The correct way to see Guilin and its attractions is to visit Longji first after arriving in Guilin because Longji is north of Guilin and all the other attractions are in the south. You don't want to do the south and lug all your luggage (which will build up as you go) up to the north like we did. Longji is famous for its terraced rice fields, golden in the fall and green in summer. Two hours north of Guilin by car or bus, Longji is the one place I want to visit again some day.

Instead of going to Longji, I decided that we should go to Haiyang Xiang, a small town 1 hour's drive south of Guilin, because I wanted to catch the gingko trees in their golden splendor. Haiyang Xiang is famous for its aged gingko trees; the oldest tree we saw was 1,600 years old. Gingko trees are considered living fossils.

We hired a taxi from Guilin to Daxu, a town halfway to Haiyang Xiang, for 60 Yuan/RM30/US$8. The great thing about taxis in China is that our family of five can all sit in one car. It is only slightly more expensive to move around in a taxi than a bus but you can make stops wherever you like and there's no schedule to stick to. We made a stop for breakfast at the driver's fav Guilin mifen shop and my kids now remember the mifen as the best Guilin mifen. Unfortunately my daughter lost the memory card of the photos she took on the first 2 days and I don't have the photo of the shop to show. Nearly all shops and other buildings in Guilin don't have signs in English so it is rather hard for people who can't read Chinese.
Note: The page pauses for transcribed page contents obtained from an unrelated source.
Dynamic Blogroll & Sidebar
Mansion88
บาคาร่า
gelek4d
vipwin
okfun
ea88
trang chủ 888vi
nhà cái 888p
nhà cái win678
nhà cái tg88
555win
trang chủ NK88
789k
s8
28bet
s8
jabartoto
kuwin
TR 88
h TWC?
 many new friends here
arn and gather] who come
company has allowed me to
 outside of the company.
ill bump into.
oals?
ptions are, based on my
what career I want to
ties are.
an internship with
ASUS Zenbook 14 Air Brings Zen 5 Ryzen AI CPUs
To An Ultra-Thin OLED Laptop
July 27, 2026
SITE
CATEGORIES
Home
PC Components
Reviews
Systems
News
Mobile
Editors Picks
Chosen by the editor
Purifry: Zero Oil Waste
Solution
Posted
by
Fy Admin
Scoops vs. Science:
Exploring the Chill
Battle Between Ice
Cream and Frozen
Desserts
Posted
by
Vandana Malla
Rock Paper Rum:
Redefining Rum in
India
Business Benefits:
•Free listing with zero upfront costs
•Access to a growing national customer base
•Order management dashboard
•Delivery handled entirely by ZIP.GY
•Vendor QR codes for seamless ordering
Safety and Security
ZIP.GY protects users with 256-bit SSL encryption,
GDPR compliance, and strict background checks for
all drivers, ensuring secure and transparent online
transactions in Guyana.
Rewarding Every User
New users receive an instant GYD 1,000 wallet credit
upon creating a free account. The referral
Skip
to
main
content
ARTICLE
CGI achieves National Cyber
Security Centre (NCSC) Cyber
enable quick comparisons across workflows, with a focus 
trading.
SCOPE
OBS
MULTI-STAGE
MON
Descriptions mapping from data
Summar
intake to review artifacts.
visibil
After getting your bowl of mifen, you go to the condiments station and choose your choice of toppings. The large stainless steel pot holds the soup.


The toppings are pickled long beans, dried radish, Guilin chili sauce, fresh chopped chilies, spring onions and crispy fried soya beans which I prefer to the fried peanuts that some shops serve. Guilin mifen is very simple, humble food but it is SO delicious! The noodles are super smooth and silky even though they are made from dried noodles. I don't know why we can't find them in Malaysia because they are exactly the same thickness of assam laksa noodles, except our noodles are coarser, drier and lack the fragrance of rice.
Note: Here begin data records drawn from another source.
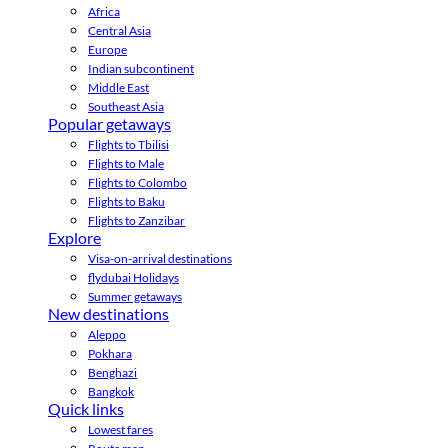
Africa
Central Asia
Europe
Indian subcontinent
Middle East
Southeast Asia
Popular getaways
Flights to Tbilisi
Flights to Male
Flights to Colombo
Flights to Baku
Flights to Zanzibar
Explore
Visa-on-arrival destinations
flydubai Holidays
Summer getaways
New destinations
Aleppo
Pokhara
Benghazi
Bangkok
Quick links
Lowest fares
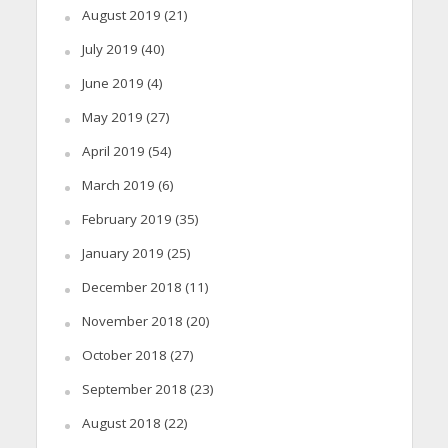
August 2019
(21)
July 2019
(40)
June 2019
(4)
May 2019
(27)
April 2019
(54)
March 2019
(6)
February 2019
(35)
January 2019
(25)
December 2018
(11)
November 2018
(20)
October 2018
(27)
September 2018
(23)
August 2018
(22)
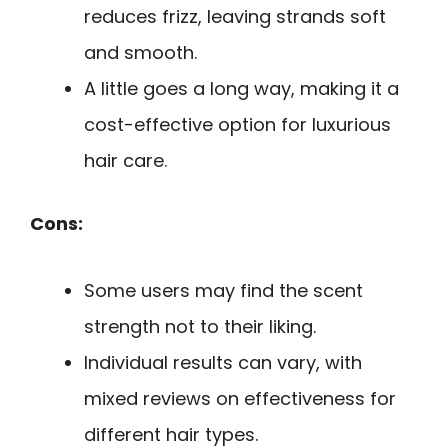
reduces frizz, leaving strands soft
and smooth.
A little goes a long way, making it a
cost-effective option for luxurious
hair care.
Cons:
Some users may find the scent
strength not to their liking.
Individual results can vary, with
mixed reviews on effectiveness for
different hair types.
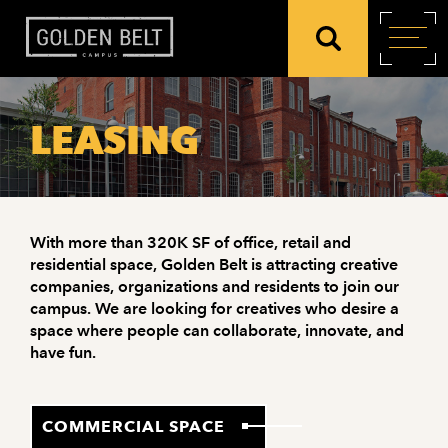
LEASING
With more than 320K SF of office, retail and
residential space, Golden Belt is attracting creative
companies, organizations and residents to join our
campus. We are looking for creatives who desire a
space where people can collaborate, innovate, and
have fun.
COMMERCIAL SPACE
The driver wouldn't sit down with us and ate his noodles standing up, which I found was common practice in small towns.


You can imagine how hot the stuff was. We realized after this that we had to go easy on the chili. Imagine chopped birds eyes chilies (yes, they have them in China) and Guilin chili sauce in your noodles. The driver also taught us to eat our mifen without the soup first and add soup halfway so we get to taste both dry and soupy noodles. Clever but I still prefer my noodles in soup especially on a cold day.

We stopped by the town of Daxu to visit the ancient street but for me, it was mainly to eat the best bowl of Guilin mifen which I had 3 years ago. Unfortunately, the restaurant had been renovated and I wasn't sure if the cook was the same one so we went to another shop a couple of doors away which was filled with locals. It looked dirty ("dodgy" in my kids' words; they used that word so many times in reference to so many things in China that my husband banned it). The Guilin mifen was great, a bit too oily, and I felt uneasy eating it.
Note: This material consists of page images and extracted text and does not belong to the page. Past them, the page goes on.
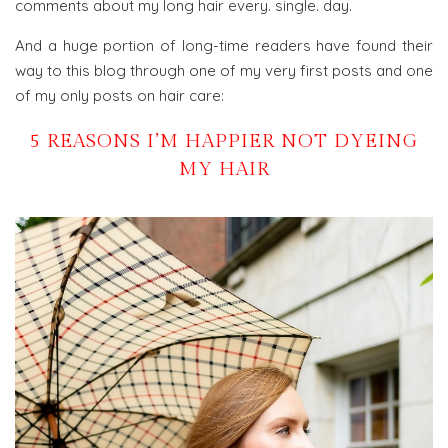
comments about my long hair every. single. day.
And a huge portion of long-time readers have found their
way to this blog through one of my very first posts and one
of my only posts on hair care:
5 REASONS I’M HAPPIER NOT DYEING
MY HAIR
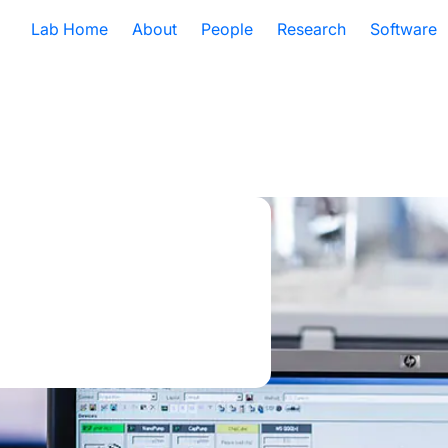
Lab Home
About
People
Research
Software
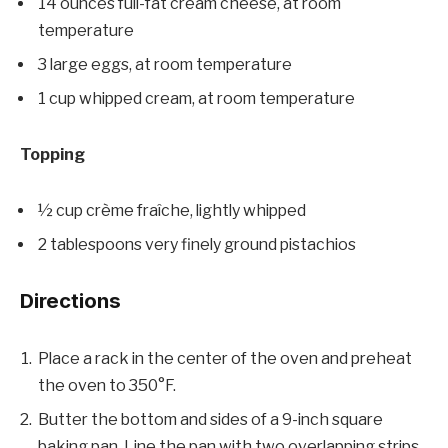
14 ounces full-fat cream cheese, at room
temperature
3 large eggs, at room temperature
1 cup whipped cream, at room temperature
Topping
½ cup crème fraîche, lightly whipped
2 tablespoons very finely ground pistachios
Directions
Place a rack in the center of the oven and preheat
the oven to 350°F.
Butter the bottom and sides of a 9-inch square
baking pan. Line the pan with two overlapping strips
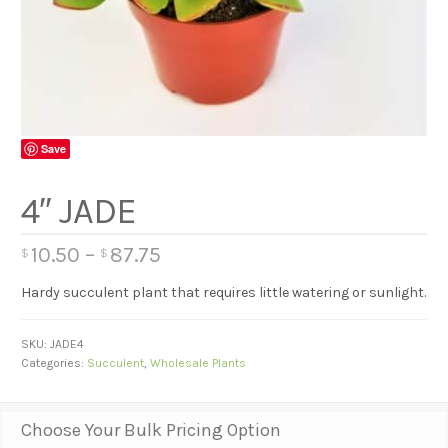
Save
4″ JADE
10.50
–
87.75
$
$
Hardy succulent plant that requires little watering or sunlight.
SKU:
JADE4
Categories:
Succulent
,
Wholesale Plants
Choose Your Bulk Pricing Option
For 2 Yuan/RM1/US$0.28, you can visit one of the old houses. It was so cheap Hub paid the couple double.


You enter into the hall/sitting room where pictures of Mao and Chou remind you that you are in communist China.


The husband was cooking lunch (fried greens; it looked delicious) on a firewood stove, much like the rest of rural China.



Upstairs, the wooden bed is typically set by the side of a wall, and mosquito nets drape the canopy. The bed area used to be a small silo for unmilled rice.


The house has many skylights to illuminate it, reminding me of Baba Nyonya houses. This skylight shines into the courtyard below and the 'well' allows you to see into the courtyard.


At the corner of the room, a dusty Chinese coffin made my heart jumped. The wife said this was 'investment for the future' and I politely nodded. Many older Chinese make preparations for their death, buying shoes, clothes and coffins. This coffin is made from a large tree, and it still scares me to see one because when I was little, there were a couple of casket shops in Menggatal that freaked me out when we drove by because I had never been to a funeral. Chinese coffins look extra spooky to me and I am surprised by the sombreness in this photo. However, my kids didn't find it any spookier than a log so I think it's conditioning of the mind.


ssblurqueen said...

I am reading Wild Swan for the 2nd time and my visual while reading is how basic life was then (and maybe now). Your pictures speak the lives of people then and now.

ch3rri said...

Yeah..scary. We went to visit one of the old house and in there the old couple have a coffin in there too. They were preparing for their future too.

Nghi said...

Thanks for sharing all your photos and souvenirs . As usual, it's a pleasure to read your blog .

LiZhenYAn said...

Do you still have the taxi contact number? Also is it saved just to hired any taxi driver?